The hydrographic system of Monza is centred on the Lambro River, which crosses the city from north to south and constitutes one of the main tributaries of the Po River.

Within the urban area, the river divides into branches, including the artificial channel known as the Lambretto. This channel, created in the medieval period, served both defensive and hydraulic functions, regulating water flow and supporting fortifications.

The Canale Villoresi, constructed in the late 19th century, crosses the northern part of the municipal territory from west to east. It forms part of a large irrigation network designed to support agricultural activity in Lombardy.

The hydrographic network also includes minor streams, irrigation channels and artificial waterways, reflecting centuries of human intervention in water management. These systems have shaped both the landscape and the historical development of the city.

=== Climate ===

The Royal Gardens in autumn

Monza has a humid subtropical climate (Köppen classification Cfa), typical of the central Po Valley. The climate is influenced by continental conditions, limited air circulation and proximity to the Alps.

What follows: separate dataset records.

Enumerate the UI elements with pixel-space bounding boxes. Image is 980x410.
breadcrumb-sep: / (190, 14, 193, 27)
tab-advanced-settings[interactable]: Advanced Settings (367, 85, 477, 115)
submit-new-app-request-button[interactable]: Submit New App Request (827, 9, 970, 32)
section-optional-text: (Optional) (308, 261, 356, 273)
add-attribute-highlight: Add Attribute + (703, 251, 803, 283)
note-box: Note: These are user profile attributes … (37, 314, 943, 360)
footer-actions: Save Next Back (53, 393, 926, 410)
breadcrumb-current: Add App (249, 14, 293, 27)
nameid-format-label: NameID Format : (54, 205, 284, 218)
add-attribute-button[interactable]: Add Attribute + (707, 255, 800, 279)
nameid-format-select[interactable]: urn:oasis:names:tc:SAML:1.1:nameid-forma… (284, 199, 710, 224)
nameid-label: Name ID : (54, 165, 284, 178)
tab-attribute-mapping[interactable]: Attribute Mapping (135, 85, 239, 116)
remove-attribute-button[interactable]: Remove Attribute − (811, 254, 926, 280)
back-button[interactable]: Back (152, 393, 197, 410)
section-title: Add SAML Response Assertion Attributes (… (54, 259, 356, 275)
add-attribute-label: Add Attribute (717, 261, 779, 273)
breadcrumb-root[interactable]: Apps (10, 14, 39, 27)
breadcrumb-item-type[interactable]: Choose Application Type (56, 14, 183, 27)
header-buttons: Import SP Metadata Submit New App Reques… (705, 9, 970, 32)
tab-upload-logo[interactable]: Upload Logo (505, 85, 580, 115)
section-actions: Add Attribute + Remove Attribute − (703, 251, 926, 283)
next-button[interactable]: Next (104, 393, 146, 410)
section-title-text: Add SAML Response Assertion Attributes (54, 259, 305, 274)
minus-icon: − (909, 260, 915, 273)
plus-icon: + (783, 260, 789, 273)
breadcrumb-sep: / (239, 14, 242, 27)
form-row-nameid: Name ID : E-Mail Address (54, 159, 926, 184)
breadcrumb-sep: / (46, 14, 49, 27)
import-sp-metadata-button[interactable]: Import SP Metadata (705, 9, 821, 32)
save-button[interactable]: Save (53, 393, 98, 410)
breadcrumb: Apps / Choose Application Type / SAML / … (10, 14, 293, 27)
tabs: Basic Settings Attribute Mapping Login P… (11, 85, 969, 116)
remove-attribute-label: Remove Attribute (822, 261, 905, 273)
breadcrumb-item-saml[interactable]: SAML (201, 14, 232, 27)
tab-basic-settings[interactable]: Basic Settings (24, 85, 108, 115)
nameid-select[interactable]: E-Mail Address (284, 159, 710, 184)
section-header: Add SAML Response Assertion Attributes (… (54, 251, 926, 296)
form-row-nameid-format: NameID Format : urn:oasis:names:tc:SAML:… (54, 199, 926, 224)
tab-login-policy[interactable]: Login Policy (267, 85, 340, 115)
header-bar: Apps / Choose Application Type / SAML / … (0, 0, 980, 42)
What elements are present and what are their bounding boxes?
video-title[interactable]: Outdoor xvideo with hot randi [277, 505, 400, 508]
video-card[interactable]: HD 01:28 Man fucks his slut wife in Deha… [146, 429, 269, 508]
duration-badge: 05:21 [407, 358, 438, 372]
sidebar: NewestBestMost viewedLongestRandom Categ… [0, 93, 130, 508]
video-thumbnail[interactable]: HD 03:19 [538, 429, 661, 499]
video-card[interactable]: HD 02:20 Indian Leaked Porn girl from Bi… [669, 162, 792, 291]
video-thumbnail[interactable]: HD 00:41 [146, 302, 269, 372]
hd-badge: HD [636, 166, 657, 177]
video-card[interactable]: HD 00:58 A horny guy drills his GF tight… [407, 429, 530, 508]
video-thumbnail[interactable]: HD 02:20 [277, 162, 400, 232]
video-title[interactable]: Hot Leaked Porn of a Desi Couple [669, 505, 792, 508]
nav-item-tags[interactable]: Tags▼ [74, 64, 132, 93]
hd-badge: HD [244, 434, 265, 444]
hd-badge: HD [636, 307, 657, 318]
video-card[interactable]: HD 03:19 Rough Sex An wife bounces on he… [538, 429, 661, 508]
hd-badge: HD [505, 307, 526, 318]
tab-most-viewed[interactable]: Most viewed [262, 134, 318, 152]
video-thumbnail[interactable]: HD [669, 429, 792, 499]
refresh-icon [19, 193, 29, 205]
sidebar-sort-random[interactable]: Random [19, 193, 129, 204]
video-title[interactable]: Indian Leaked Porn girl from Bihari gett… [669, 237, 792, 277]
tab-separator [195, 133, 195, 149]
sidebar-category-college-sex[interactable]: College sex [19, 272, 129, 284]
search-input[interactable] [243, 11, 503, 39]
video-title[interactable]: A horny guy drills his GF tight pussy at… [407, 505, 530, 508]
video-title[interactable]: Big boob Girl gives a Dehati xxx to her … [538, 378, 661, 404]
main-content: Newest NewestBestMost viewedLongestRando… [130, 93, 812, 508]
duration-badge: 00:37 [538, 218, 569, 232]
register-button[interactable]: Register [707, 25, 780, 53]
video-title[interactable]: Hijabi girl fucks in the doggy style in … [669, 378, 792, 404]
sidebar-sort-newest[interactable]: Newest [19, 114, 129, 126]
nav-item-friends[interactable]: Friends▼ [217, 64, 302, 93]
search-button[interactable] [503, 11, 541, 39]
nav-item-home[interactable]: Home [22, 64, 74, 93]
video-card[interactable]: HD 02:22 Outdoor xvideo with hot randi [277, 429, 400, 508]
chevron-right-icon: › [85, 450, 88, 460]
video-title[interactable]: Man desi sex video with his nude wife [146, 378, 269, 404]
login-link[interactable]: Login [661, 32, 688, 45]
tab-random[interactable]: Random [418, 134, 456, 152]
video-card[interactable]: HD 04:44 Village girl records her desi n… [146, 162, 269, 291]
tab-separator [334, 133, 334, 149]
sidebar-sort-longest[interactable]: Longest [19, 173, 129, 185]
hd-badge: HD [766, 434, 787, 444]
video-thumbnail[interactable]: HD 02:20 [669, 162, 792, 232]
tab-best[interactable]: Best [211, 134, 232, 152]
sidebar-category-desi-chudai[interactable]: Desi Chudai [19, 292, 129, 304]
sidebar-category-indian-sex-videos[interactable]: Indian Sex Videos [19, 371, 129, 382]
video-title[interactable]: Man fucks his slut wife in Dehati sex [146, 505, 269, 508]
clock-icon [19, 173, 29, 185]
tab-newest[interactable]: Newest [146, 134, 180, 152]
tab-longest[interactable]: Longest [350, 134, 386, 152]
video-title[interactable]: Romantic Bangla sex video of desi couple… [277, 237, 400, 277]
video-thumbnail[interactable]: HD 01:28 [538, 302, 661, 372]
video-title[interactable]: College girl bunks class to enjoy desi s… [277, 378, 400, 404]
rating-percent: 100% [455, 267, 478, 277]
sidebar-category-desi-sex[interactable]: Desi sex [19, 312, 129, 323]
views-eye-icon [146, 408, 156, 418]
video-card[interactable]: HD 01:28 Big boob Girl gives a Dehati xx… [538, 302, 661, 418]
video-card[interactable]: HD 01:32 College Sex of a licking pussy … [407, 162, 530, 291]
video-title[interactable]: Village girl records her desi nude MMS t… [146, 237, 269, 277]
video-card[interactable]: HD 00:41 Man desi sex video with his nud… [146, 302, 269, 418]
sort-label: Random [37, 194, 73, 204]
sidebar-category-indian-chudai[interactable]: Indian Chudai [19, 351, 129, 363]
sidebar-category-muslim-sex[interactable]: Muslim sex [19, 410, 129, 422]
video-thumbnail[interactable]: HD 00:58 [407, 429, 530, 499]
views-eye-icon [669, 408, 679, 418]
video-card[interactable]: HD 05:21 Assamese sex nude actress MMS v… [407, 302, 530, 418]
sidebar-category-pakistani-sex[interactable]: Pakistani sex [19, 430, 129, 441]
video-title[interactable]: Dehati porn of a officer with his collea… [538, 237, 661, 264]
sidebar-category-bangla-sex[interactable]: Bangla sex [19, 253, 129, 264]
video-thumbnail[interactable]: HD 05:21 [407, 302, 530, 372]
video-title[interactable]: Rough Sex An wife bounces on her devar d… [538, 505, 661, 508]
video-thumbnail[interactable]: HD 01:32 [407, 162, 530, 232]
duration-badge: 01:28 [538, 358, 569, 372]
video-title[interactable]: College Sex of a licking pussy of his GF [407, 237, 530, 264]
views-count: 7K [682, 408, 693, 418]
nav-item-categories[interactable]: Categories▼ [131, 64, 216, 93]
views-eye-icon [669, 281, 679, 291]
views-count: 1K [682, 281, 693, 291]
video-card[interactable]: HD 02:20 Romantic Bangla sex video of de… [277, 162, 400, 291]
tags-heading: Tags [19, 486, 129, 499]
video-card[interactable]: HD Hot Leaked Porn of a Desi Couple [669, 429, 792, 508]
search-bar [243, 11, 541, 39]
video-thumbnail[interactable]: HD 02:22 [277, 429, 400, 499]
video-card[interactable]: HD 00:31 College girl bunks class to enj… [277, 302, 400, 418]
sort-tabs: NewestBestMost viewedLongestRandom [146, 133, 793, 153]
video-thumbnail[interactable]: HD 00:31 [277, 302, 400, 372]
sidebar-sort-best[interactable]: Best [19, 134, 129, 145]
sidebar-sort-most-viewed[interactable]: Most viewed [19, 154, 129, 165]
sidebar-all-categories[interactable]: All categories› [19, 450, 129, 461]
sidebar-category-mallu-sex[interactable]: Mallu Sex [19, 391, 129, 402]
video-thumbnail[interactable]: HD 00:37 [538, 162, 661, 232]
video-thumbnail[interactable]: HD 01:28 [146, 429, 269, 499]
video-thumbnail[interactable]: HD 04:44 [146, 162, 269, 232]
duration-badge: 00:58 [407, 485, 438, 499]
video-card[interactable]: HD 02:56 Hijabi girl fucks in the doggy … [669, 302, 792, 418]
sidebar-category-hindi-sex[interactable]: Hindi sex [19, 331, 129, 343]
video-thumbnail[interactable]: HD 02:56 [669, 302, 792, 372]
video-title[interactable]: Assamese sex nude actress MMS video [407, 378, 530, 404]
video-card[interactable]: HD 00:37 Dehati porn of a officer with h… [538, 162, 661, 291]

Winters are relatively cold, with frequent fog and temperature inversions, although these phenomena have decreased in recent decades due to urbanisation. Average temperatures in January are around 2 C.

Summers are warm and humid, with average temperatures around 23 C in July. Heatwaves can occur, and thunderstorms are common during summer months.

Precipitation is distributed throughout the year, with peaks in spring and autumn. Annual rainfall is consistent with values typical of the central Po Valley. Air stagnation conditions may contribute to elevated pollution levels during certain periods.

Climate data for Monza (reference: Milan Linate)
| Month | Jan | Feb | Mar | Apr | May | Jun | Jul | Aug | Sep | Oct | Nov | Dec | Year |
| Mean daily maximum °C (°F) | 6.1 (43.0) | 7.8 (46.0) | 13.1 (55.6) | 17.8 (64.0) | 22.1 (71.8) | 25.9 (78.6) | 28.5 (83.3) | 27.2 (81.0) | 23.6 (74.5) | 17.1 (62.8) | 10.7 (51.3) | 6.1 (43.0) | 17.2 (62.9) |
| Mean daily minimum °C (°F) | 0.2 (32.4) | 0.5 (32.9) | 3.9 (39.0) | 7.6 (45.7) | 11.6 (52.9) | 15.3 (59.5) | 17.6 (63.7) | 17.0 (62.6) | 14.1 (57.4) | 9.0 (48.2) | 4.1 (39.4) | 0.2 (32.4) | 8.4 (47.2) |
| Average precipitation mm (inches) | 60 (2.4) | 61 (2.4) | 77 (3.0) | 93 (3.7) | 101 (4.0) | 101 (4.0) | 75 (3.0) | 96 (3.8) | 87 (3.4) | 116 (4.6) | 108 (4.3) | 69 (2.7) | 1,044 (41.3) |
Source: Italian Air Force Meteorological Service (1971–2000)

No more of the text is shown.